It takes a village
Collaborating to make a difference in the lives of people with cancer
December 11, 2019
Despite new discoveries and improvements in the care of people with bladder cancer, there’s still a significant need for scientific advancement in this area. At MSD, we have made it our mission to help address this need through innovative research.
Bladder cancers are divided into various types depending on the type of cells that become cancerous. The most common type is urothelial (transitional cell) carcinoma, which most often starts in the urothelial cells lining the inside of the bladder.
If not caught early enough, bladder cancer can become invasive and spread to other organs, sometimes leading to a radical cystectomy (bladder removal).
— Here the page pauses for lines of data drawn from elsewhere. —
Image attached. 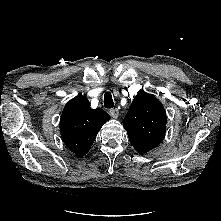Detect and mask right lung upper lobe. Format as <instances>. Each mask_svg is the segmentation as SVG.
I'll return each mask as SVG.
<instances>
[{"instance_id": "obj_1", "label": "right lung upper lobe", "mask_w": 221, "mask_h": 221, "mask_svg": "<svg viewBox=\"0 0 221 221\" xmlns=\"http://www.w3.org/2000/svg\"><path fill=\"white\" fill-rule=\"evenodd\" d=\"M110 119L102 109H91L89 100L82 95L67 102L61 115L60 131L65 145L78 157L91 148L97 133Z\"/></svg>"}]
</instances>
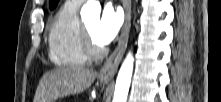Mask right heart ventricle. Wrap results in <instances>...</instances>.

Our bladder cancer team has dedicated itself to researching the unmet needs of patients. Working across functions – and continents – the team has worked tirelessly and collaboratively to uncover solutions and help patients with bladder cancer.
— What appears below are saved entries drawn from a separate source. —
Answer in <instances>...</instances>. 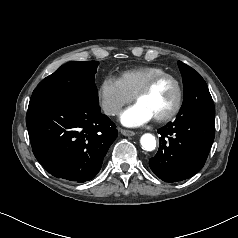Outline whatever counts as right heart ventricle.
Listing matches in <instances>:
<instances>
[{
	"label": "right heart ventricle",
	"mask_w": 238,
	"mask_h": 238,
	"mask_svg": "<svg viewBox=\"0 0 238 238\" xmlns=\"http://www.w3.org/2000/svg\"><path fill=\"white\" fill-rule=\"evenodd\" d=\"M162 73L166 71L158 66H139L123 71L118 80L123 89L133 97L147 81Z\"/></svg>",
	"instance_id": "1"
}]
</instances>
We invited members of the team to share perspective on what drives them to deliver on MSD’s mission.
Ekta Kapadia, MD
Clinical Research Oncology
As an oncologist, I’ve had the privilege of caring for many patients with cancer. Their courage inspires me to do all I can to help advance research to find new approaches to improving and prolonging lives. Making progress against bladder cancer takes vision, collaboration and perseverance – and I’m proud to be part of a team that’s driving research forward to help people facing this disease.
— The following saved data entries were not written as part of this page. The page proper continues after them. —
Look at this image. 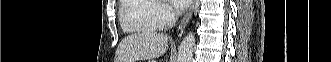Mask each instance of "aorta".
<instances>
[{
  "mask_svg": "<svg viewBox=\"0 0 331 62\" xmlns=\"http://www.w3.org/2000/svg\"><path fill=\"white\" fill-rule=\"evenodd\" d=\"M194 46L195 35L193 33H189L183 38L178 48L177 62H191Z\"/></svg>",
  "mask_w": 331,
  "mask_h": 62,
  "instance_id": "1",
  "label": "aorta"
}]
</instances>
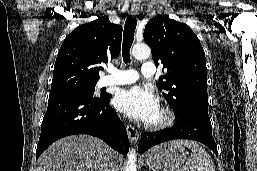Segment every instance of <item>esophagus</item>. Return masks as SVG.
<instances>
[{
	"instance_id": "esophagus-1",
	"label": "esophagus",
	"mask_w": 257,
	"mask_h": 171,
	"mask_svg": "<svg viewBox=\"0 0 257 171\" xmlns=\"http://www.w3.org/2000/svg\"><path fill=\"white\" fill-rule=\"evenodd\" d=\"M131 13L134 16L139 15V13H140V6H139V4L134 3V4L131 5ZM126 131H127V134H128L130 142L132 144L137 143V141L139 139V133L136 130V128L133 127L132 125H127L126 126Z\"/></svg>"
}]
</instances>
Jeffrey N. Stuart, Ph.D., RAC
Global Regulatory Affairs
We put patients at the center of everything we do. Our vision focuses on collaboration and empowerment to achieve global regulatory milestones. We do this through strong strategic acumen, high quality documentation, and timely deliverables. As a high-performing global regulatory team that frequently integrates diverse styles, ideas and perspectives, we champion courage and flexibility to do what is best for patients on the front lines of fighting cancer.